Lessons in Creativity
Yesterday one of my favorite clients sent me a text message with a screenshot of their logo. After taking a closer look, I realized that it wasn’t really their logo but a rip off of the one that I had designed for them last year. My heart started beating fast and after calling her I found out that another company was using it as their own. Seriously. TOTAL rip off (but poorly done). Obviously legal actions could have been taken but instead I chose to blast the company by sending a tweet and posting a comparison shot on Instagram for all my followers. I instantly received feedback and the company at fault was getting cc’d on everything. I felt instantly validated and waited for them to respond.
After a few hours, they did respond. Privately. They told me that they had taken it down everywhere and that they had hired a designer that had obviously ripped everyone off. Ultimately they were hurt by the entire experience. I realized in that moment that I had acted too impulsively and felt pretty crappy. As the evening progressed, I realized a few things…
When you are constantly making content, you will be imitated.
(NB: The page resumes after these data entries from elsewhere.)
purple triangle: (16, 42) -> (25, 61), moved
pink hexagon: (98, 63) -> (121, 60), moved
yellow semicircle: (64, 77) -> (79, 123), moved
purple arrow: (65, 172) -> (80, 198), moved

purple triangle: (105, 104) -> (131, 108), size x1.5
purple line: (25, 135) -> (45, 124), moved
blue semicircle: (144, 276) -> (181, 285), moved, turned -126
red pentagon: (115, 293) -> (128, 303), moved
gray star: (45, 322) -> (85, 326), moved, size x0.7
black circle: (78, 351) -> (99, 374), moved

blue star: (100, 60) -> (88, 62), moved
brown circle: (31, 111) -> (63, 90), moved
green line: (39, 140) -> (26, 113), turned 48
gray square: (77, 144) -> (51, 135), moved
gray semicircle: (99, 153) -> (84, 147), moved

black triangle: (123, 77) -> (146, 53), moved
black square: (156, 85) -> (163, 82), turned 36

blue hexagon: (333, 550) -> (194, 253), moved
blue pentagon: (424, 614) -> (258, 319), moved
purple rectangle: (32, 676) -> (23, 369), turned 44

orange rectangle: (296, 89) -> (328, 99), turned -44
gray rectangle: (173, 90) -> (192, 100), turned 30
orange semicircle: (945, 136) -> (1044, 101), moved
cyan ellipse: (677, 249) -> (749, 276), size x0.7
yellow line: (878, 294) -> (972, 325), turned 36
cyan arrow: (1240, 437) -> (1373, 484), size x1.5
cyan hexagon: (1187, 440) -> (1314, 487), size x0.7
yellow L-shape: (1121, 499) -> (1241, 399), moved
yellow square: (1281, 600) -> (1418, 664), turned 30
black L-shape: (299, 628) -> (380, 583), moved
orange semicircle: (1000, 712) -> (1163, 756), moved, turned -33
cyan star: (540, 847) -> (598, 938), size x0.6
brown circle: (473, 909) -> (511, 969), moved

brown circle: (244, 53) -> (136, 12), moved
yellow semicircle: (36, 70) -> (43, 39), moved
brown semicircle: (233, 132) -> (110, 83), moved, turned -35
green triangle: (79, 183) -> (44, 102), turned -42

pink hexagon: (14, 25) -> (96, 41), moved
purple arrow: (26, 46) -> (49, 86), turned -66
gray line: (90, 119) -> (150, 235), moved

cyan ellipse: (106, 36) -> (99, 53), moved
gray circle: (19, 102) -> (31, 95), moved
This kind of copycat situation never happens when you aren’t making anything to begin with. I am constantly making new things. Whether they are designs, side projects or businesses…I’m putting myself out there and online. I remember in art school seeing painters getting influenced by other painters in a very literal way. Sites like Dribbble make it easy to see what’s trending and can lead to lots of rip offs. We’re told, as designers, to steal. It’s easy to do and if you’re making a lot of work…it will probably happen more often than you know.
Public shaming is crappy.
There’s a fine line between being a bully and standing up for yourself and others. After last night, I felt like a bully. I used my social media network to publicly shame another small business and I won’t do it again. Ever. I should have messaged them directly and asked for more information. Why didn’t I? Because I was afraid I would look weak or that I would fail my client. I didn’t want them to have the upper hand and so I took the first punch. (PS: It doesn’t make you feel better).
The Internet is actually a small world after all.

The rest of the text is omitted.